> _Your objective_
Transcribe exactly the span of lines that begins the records and ends with the line holding "promeuvent la réparation", both boundary lines included.
(Beginning of Task material)
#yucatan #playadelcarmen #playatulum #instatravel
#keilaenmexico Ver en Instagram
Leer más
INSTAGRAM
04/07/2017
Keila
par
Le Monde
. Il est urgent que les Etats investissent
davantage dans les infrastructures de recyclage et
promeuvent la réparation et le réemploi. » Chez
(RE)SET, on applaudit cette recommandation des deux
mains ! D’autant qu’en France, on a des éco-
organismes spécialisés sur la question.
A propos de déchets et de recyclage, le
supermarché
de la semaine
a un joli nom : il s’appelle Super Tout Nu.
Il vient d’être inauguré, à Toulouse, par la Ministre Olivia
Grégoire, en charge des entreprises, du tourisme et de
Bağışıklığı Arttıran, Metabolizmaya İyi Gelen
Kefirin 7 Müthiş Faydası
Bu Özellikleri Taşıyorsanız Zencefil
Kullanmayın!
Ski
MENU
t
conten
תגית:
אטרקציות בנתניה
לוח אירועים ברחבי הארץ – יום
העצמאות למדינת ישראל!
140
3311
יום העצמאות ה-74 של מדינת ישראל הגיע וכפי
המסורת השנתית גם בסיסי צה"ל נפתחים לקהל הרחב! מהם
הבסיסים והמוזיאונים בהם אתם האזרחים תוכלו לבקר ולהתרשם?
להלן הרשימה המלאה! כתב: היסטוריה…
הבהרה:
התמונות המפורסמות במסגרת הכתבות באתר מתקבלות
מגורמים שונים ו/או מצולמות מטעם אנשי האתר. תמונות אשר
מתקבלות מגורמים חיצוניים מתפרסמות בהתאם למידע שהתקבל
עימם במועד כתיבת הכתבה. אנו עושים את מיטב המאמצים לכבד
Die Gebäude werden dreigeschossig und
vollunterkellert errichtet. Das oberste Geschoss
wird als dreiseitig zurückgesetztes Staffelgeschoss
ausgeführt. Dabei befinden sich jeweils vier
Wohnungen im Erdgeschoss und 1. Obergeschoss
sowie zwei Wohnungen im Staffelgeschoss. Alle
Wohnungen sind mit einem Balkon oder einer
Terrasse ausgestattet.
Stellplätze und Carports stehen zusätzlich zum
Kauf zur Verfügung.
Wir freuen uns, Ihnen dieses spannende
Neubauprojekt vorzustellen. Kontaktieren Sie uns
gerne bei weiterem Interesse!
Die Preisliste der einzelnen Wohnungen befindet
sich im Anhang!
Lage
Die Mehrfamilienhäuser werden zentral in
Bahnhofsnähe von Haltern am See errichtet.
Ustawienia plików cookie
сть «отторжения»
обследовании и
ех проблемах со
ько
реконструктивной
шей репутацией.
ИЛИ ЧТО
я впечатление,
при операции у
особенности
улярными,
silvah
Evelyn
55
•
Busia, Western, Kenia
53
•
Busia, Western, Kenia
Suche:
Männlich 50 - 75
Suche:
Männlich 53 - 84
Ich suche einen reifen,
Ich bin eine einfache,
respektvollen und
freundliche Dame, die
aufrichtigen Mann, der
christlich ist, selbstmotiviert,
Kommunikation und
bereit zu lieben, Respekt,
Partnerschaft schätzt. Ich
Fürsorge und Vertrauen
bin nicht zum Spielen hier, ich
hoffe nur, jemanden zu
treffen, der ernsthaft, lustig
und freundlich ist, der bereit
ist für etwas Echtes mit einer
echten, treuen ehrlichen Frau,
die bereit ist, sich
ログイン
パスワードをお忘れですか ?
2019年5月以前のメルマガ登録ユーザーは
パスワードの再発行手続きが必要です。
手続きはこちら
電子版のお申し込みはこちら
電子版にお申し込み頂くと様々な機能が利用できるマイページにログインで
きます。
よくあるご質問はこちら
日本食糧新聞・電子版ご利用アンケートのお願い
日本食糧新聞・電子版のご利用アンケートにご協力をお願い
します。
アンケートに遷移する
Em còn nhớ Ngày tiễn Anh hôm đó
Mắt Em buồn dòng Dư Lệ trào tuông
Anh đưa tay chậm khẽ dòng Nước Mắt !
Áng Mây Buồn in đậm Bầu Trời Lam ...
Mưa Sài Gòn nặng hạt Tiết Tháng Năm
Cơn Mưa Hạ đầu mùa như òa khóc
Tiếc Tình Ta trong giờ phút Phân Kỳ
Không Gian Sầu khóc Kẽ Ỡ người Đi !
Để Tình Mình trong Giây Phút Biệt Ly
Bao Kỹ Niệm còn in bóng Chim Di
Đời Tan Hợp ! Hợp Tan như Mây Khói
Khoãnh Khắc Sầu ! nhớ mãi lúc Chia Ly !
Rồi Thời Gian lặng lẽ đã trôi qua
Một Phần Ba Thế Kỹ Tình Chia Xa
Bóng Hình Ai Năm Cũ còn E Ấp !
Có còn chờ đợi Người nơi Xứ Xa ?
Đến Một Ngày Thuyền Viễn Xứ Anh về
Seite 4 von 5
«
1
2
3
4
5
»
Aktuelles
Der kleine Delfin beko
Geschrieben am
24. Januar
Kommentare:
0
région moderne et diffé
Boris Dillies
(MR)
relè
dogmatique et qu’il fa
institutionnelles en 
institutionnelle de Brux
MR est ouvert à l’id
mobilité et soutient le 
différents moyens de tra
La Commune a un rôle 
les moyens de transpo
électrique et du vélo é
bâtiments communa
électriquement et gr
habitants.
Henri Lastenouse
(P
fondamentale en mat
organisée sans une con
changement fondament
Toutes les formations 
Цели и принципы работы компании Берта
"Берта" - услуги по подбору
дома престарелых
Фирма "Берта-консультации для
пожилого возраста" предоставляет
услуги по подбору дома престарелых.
(End of Task material)
> _Task output_
#yucatan #playadelcarmen #playatulum #instatravel
#keilaenmexico Ver en Instagram
Leer más
INSTAGRAM
04/07/2017
Keila
par
Le Monde
. Il est urgent que les Etats investissent
davantage dans les infrastructures de recyclage et
promeuvent la réparation et le réemploi. » Chez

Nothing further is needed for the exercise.